In 2007, IGN featured the character in their "Badasssss!" awards, in which he took third place, directly below Master Chief and Samus Aran. X-Play placed it at number three on their "Top 10 Greatest Videogame Monsters of All Time" list, describing it as "Blending lightning quickness and murderous tenacity, in an outfit that implies a tortured dive to Hell." GameDaily listed the character as one of their "Top 25" scariest monsters in video gaming, placing it at number three on their list.

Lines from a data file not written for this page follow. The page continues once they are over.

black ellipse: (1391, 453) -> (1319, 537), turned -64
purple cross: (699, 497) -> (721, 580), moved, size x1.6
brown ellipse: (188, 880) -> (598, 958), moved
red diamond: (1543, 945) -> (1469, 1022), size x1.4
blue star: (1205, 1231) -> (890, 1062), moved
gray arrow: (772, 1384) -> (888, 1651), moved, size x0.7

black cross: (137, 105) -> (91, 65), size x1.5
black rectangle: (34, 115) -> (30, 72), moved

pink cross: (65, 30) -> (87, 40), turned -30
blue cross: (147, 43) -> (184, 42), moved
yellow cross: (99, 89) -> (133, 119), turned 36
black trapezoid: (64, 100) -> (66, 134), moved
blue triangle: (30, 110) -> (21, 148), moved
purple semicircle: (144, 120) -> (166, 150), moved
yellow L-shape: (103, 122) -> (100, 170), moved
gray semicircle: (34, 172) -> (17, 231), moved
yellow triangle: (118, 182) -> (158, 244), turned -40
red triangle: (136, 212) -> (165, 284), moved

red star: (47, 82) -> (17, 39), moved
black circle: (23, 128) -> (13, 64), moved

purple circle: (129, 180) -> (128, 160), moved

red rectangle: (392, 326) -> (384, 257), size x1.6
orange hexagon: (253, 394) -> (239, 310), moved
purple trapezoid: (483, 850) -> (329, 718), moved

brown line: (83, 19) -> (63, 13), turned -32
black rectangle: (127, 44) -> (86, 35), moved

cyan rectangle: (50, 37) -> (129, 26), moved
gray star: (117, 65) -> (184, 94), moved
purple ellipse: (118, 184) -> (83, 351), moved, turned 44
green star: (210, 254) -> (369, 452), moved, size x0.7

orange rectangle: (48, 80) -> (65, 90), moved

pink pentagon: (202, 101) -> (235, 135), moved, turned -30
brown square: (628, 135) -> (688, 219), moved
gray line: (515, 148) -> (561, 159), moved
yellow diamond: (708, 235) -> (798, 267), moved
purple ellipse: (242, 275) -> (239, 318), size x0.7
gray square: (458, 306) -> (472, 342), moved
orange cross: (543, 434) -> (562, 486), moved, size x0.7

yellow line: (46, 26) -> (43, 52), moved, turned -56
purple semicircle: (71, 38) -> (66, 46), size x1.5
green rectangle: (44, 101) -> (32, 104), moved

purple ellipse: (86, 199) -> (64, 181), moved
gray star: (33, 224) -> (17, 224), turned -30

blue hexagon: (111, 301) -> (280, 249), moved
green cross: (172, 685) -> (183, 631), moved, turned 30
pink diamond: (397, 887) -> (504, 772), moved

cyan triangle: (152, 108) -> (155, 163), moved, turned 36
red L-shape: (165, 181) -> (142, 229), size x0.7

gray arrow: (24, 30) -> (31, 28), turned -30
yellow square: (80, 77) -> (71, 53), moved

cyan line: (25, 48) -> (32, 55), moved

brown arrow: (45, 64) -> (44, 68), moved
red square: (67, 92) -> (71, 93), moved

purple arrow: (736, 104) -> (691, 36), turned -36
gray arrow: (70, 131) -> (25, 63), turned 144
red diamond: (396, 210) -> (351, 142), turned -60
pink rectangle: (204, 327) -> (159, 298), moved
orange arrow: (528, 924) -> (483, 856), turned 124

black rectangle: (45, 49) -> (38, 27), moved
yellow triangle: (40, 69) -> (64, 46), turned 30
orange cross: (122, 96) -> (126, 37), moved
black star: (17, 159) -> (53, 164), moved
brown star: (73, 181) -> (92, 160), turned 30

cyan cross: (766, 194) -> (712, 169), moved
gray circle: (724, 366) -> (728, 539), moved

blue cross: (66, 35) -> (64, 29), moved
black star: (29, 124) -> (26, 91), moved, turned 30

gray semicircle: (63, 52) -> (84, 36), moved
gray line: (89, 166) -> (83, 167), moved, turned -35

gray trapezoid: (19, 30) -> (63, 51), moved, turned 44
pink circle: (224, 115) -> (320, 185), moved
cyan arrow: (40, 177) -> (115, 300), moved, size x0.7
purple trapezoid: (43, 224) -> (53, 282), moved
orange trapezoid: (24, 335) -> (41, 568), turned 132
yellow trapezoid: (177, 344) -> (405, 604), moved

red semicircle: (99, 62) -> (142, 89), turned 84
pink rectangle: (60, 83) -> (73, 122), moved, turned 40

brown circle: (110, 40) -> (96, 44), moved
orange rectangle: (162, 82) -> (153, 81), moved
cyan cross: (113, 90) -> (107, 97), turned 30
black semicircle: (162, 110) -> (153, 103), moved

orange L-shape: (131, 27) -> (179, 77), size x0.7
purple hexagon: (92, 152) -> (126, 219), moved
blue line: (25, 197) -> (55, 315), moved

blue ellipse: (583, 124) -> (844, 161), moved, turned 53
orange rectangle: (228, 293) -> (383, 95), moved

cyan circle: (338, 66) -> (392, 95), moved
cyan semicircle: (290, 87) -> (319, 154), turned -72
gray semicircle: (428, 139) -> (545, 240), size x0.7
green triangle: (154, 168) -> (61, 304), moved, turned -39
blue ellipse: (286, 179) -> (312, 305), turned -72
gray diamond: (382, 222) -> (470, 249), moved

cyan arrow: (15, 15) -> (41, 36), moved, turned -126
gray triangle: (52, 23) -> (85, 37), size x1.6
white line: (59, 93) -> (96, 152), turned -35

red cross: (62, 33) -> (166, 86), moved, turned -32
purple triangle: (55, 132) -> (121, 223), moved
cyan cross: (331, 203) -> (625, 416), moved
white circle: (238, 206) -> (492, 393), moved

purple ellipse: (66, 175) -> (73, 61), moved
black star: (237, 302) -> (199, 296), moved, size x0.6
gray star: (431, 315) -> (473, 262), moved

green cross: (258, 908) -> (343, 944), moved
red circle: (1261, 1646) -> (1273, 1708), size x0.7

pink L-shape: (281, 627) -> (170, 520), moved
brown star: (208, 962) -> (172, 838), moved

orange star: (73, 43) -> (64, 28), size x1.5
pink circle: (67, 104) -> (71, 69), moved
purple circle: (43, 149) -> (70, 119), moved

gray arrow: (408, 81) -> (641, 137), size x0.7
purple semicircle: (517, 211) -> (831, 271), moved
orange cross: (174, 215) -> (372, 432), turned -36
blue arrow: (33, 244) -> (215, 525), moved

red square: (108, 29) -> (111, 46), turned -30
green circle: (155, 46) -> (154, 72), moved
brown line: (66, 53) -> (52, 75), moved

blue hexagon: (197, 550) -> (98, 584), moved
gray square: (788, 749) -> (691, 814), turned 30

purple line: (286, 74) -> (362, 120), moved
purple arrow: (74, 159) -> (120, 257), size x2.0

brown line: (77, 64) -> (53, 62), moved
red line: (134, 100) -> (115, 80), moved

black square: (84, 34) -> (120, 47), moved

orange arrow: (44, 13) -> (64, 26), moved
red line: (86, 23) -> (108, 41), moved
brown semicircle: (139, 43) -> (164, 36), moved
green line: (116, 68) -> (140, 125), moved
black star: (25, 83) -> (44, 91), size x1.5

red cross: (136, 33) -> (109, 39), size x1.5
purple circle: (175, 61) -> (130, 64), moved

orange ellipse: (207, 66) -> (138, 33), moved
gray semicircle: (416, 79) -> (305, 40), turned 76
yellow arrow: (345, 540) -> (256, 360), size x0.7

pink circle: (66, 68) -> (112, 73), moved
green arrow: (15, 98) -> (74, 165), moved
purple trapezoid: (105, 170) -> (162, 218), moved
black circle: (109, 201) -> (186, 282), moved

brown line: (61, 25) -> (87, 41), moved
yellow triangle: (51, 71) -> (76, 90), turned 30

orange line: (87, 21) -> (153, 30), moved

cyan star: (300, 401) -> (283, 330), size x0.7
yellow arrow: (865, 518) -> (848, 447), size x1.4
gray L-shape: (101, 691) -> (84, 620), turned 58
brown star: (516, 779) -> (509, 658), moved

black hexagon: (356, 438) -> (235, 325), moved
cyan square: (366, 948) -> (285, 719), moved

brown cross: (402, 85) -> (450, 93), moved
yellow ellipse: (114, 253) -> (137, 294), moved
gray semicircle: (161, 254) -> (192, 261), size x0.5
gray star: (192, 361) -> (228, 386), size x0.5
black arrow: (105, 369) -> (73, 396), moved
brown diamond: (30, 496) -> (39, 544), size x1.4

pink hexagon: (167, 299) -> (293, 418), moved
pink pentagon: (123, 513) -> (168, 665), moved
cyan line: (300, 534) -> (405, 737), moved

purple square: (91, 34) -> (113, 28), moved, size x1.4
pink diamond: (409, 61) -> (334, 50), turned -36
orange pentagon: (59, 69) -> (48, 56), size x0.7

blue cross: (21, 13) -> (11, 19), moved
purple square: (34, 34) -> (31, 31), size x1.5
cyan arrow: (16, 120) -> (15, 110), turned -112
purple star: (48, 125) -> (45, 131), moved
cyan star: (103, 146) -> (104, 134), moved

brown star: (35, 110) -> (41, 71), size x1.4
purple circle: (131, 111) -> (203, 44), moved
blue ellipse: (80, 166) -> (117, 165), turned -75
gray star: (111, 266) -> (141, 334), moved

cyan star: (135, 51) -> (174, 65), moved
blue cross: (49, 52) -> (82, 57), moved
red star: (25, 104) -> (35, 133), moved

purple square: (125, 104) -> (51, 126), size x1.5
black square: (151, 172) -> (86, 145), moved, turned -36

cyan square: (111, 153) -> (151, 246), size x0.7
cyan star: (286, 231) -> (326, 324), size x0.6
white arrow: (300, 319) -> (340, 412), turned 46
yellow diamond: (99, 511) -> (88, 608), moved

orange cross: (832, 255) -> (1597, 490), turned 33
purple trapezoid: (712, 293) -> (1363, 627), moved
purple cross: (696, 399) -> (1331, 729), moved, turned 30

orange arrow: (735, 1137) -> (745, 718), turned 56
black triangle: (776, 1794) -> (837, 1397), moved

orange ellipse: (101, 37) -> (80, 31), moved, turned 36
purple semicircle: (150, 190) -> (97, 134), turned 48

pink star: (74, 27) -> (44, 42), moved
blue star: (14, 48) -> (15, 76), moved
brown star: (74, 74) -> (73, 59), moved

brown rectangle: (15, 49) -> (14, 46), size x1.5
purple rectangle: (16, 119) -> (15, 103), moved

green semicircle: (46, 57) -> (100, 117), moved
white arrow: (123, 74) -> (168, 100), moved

Later articles named his role as the protector of the Little Sisters as one of the greatest duos in video games, and additionally ranked the Big Daddy as the best non-boss enemy in a video game, stating "He's one bad mother that we wouldn't want to run into in an underwater city, or anywhere, for that matter." GamesRadar listed him as one of the top 25 best new characters of the decade, describing him as "scary and sad", "overwhelmingly alien and yet disturbingly human", and "brutally vicious to strangers while lovingly gentle to Little Sisters". In 2016, Glixel staff ranked the Big Daddy the 8th most iconic video game character of the 21st century.